But Joe, I said, you’re ten years dead

I don’t know anything about this Cliven Bundy versus the Bureau of Land Management (BLM) fight, expect what I read in the pixels and we all know the media is controlled by socialist Muslims, right?

The issues at hand seem to be a) Mr. Bundy has been grazing his cattle on government land for the past 21 years without paying the fees that one who engages in such a practice is obligated to pay (he now owes around a million dollars) and b) that Mr. Bundy has also moved some cattle into an area that is restricted from grazing to protect a species of desert tortoise.

For his part, Mr. Bundy says the land in question is rightfully his, has been used (not owned, used) by his family since before the formation of the BLM and that his use of the land trumps public ownership.  He’s had his day in court, several of them, and lost every time.  Now he says he doesn’t recognize the existence of the US government.  His notions are not unique in his part of the country  – where many seem to be all too happy to take whatever the government will provide and give nothing themselves.  Various local and state officials and leaders in the region have expressed sympathy for Mr. Bundy’s point of view.  I think if we’re going to get into this whole “possession” question, we ought to invite representatives from the Navaho and Apache nations to give their thoughts on the subject.  Seems only fair.

I think it’s interesting that all this hits the media at the same time journalist Matt Taibbi is out with a new book, “The Divide: American Injustice in the Age of the Wealth Gap,” in which he notes that no one went to jail as a result of the market manipulations of the early 2000’s in which tanked the global economy and mired millions in misery ever since.

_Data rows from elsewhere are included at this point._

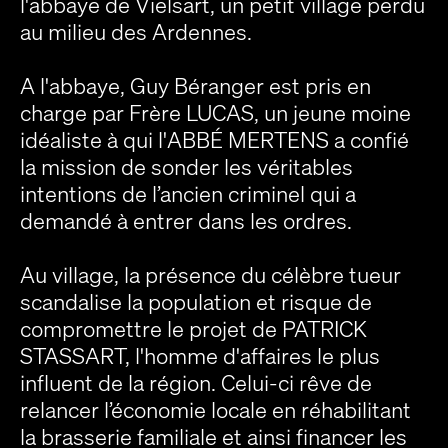
l'abbaye de Vielsart, un petit village perdu
au milieu des Ardennes.
A l'abbaye, Guy Béranger est pris en
charge par Frère LUCAS, un jeune moine
idéaliste à qui l'ABBÉ MERTENS a confié
la mission de sonder les véritables
intentions de l’ancien criminel qui a
demandé à entrer dans les ordres.
Au village, la présence du célèbre tueur
scandalise la population et risque de
compromettre le projet de PATRICK
STASSART, l'homme d'affaires le plus
influent de la région. Celui-ci rêve de
relancer l’économie locale en réhabilitant
la brasserie familiale et ainsi financer les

Mr. Taibbi’s premise is that economic inequality of the extreme variety we now experience, leads to an inequality of justice in America.  If you can afford enough legal firepower, the prosecutors – who care most for their batting averages (“Our office has a 98 percent conviction rate….”) – will not engage in a long and costly court battle they might lose unless the crime (excuse, me “alleged crime”) is so public and extreme that prosecution cannot be avoided.

On the other hand, if you’re poor or even middle class (and thus do not qualify for a public defender), then the state brings the full force of its legal resources to bear, as it’s easy to out-resource an underfunded PD or any legal team that can be assembled by taking a second mortgage on the average American home.

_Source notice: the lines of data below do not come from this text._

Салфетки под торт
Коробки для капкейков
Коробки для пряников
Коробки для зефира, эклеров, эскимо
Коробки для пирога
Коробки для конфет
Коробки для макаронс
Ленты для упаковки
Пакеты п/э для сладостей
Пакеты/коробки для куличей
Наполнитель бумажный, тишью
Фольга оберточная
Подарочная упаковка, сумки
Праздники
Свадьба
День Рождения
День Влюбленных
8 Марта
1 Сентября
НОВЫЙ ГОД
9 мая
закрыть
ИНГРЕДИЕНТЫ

Guilty or not, poor and middle-class defendants are browbeaten into either accepting a plea bargain or going to trial with the prosecutor calling for maximum penalties upon conviction.  Most cop a plea to get it over with.

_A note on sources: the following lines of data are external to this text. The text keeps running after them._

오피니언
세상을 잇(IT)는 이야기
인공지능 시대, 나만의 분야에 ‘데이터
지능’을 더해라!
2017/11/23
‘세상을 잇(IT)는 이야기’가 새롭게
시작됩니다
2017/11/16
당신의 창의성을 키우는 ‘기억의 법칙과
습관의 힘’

Rights are linked.  It’s impossible to have civil rights without economic rights.  So why shouldn’t Cliven Bundy refuse to cooperate with the feds?  Bankers just ignore rules they dislike, why not ranchers?  Everyone else seems to be stealing from the American taxpayer, why not join the fun?  Isn’t it just a difference between steal little, steal big?

It is, but one doesn’t justify the other.  Still, if society is breaking down all around you, do you really want to be the last schmuck who plays by the rules?

Mr. Bundy and his friends don’t have money, at least not the kind of money that will buy them the insulation Mr. Taibbi writes about.  They do have guns and when the BLM began impounding Mr. Bundy’s illegally-grazing cattle they arrived by the dozens, bristling with rifles, ready for armed insurrection.

The feds, saner than Mr. Bundy and friends, knew a cattle dispute is not worth anyone’s life or health.  I have to ask, did Mr. Bundy need the guns at all?  If he and his comrades had arrived on scene and blockaded the BLM with their bodies, brought cameras and media to bear witness, does he think the feds would have trampled their bodies?

The saddest part of both of the stories I have in mind today is that too many people in our nation have lost faith in the social contract we drew up 238 years ago and have decided they’d rather grab what they can by force of wealth or arms.

Ten years ago in this space I wrote with sadness that American democracy died.  I see nothing to change my opinion.